My post today is about one of our walks that we embarked upon a week or so ago. It’s a walk we have done many times before where we set off by joining the canal towpath at the side of the Barge and Barrel in Elland. It was a very pleasant spring day and we all set off at a steady pace along the canal towpath going in the direction of Halifax.
It’s not long before you pass an old crumbled ruin that stands on the far side of the canal bank. It’s an attractive ruin with its two almost church like windows staring out at you from across the water. There was obviously a third window but that has lost its curved mantle. The ruin is now overgrown with ivy entwined around its stonework, and through those glassless windows you can see only trees.
Why does it stand so empty and forlorn, left abandoned and forgotten on the bank of the canal? What was it built for? Was it a house? A factory? Someone spend their hard earned time building and crafting those arch windows that now peer out emptily over the water. Why?
I would love to investigate it further but in order to do so, I would have to approach it from the road which is out of view but behind the ruin. If it was some sort of factory, then it seems to have been quite a substantial one as remnants of its size can be seen further down on the far left of this photo.
It intrigues me every time our walk takes us past it. Doing some sleuthing online has allowed me to glean some information about the ruin. It was a flour mill and was called Woodside Mill. As I had already concluded by the spread along the bank of the canal, it was quite a substantial building that stood between the canal and Halifax road. It actually stood 5 storeys high and in 1890 was the largest flour mill in Yorkshire. Here is a picture of it taken when it was in all its glory.
In this old photo its the very substantial building on the right. In the photo you can seen the river Calder snaking its way through the middle on the left of the canal. The mill was first owned by J.F. Milner (1890) and then Elland Flour Mills Limited from 1905. On Friday 4th March 1892 there was a dispute in the corn milling trade between the management and workers of J.F. Milner.

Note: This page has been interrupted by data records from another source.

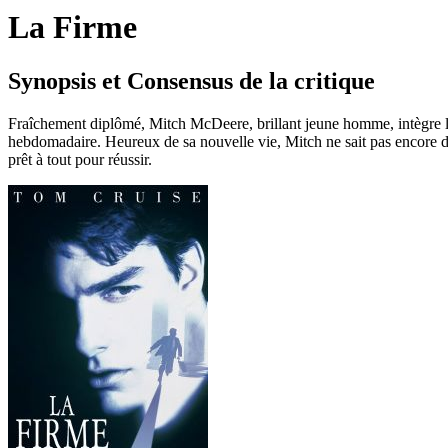
La Firme
Synopsis et Consensus de la critique
Fraîchement diplômé, Mitch McDeere, brillant jeune homme, intègre le 
hebdomadaire. Heureux de sa nouvelle vie, Mitch ne sait pas encore da
prêt à tout pour réussir.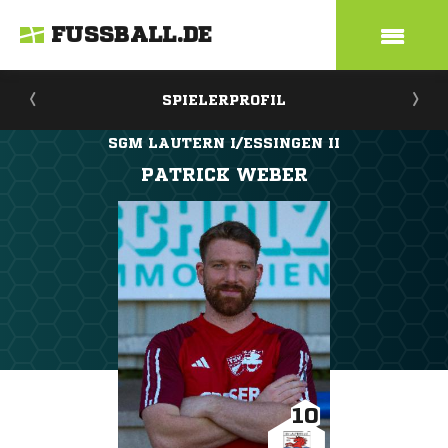
FUSSBALL.DE
SPIELERPROFIL
SGM LAUTERN I/ESSINGEN II
PATRICK WEBER
10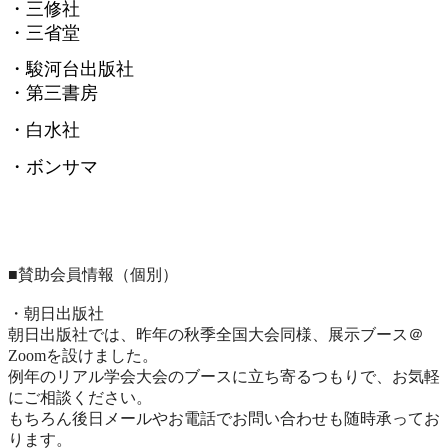
・三修社
・三省堂
・駿河台出版社
・第三書房
・白水社
・ボンサマ
■賛助会員情報（個別）
・朝日出版社
朝日出版社では、昨年の秋季全国大会同様、展示ブース＠
Zoomを設けました。
例年のリアル学会大会のブースに立ち寄るつもりで、
お気軽
にご相談ください。
もちろん後日メールやお電話でお問い合わせも随時承ってお
ります
。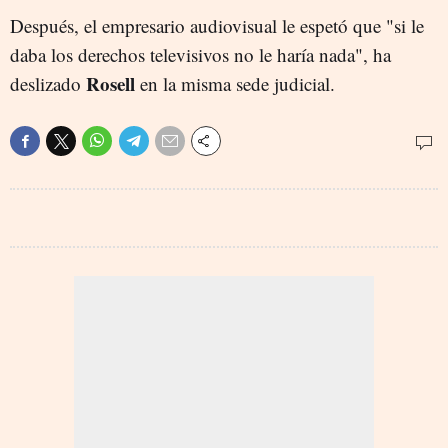
Después, el empresario audiovisual le espetó que "si le
daba los derechos televisivos no le haría nada", ha
Rosell
deslizado
en la misma sede judicial.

Apparently a fire took place there on Monday, 22nd April 1907 which caused damage estimated at 2,000 to 3,000 pounds, quite a sum in those days.

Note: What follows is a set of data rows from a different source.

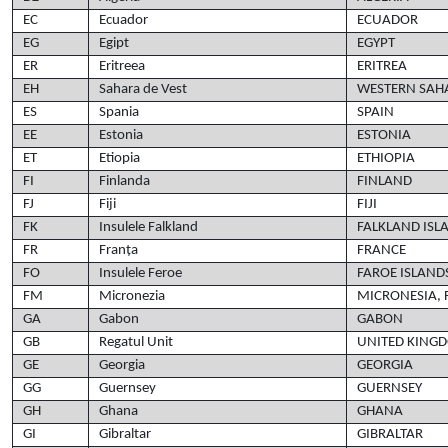
EC
Ecuador
ECUADOR
EG
Egipt
EGYPT
ER
Eritreea
ERITREA
EH
Sahara de Vest
WESTERN SAH
ES
Spania
SPAIN
EE
Estonia
ESTONIA
ET
Etiopia
ETHIOPIA
FI
Finlanda
FINLAND
FJ
Fiji
FIJI
FK
Insulele Falkland
FALKLAND ISL
FR
Franța
FRANCE
FO
Insulele Feroe
FAROE ISLAND
FM
Micronezia
MICRONESIA, 
GA
Gabon
GABON
GB
Regatul Unit
UNITED KING
GE
Georgia
GEORGIA
GG
Guernsey
GUERNSEY
GH
Ghana
GHANA
GI
Gibraltar
GIBRALTAR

In the photo above, you can also plainly see the cause of the demise of the canals as a method of transportation of goods. Yes, the railway steaming its way through the photo from left to right. Whether it was this that sealed the fate of this once huge building which had obviously been built alongside the canal for ease of transportation of its products remains to be seen.
Of course, during the summer months, the ruins are almost completely covered over with flora and the trees encroach almost entirely through those empty windows obliterating their stare across the canal.
How many feet used to walk behind those walls I wonder? How many people’s lives revolved around the Mill? How many bags of flour were produced and loaded onto those waiting barges, and what would be those workers thoughts if they could return and see it as it is now? As with any ruin I come across in my travels, I always wonder about the people who inhabited it, how they lived or worked and what life was like for them. Thanks to the Internet I’ve been able to find out at least a small amount of information about that intriguing ruin by the side of the canal.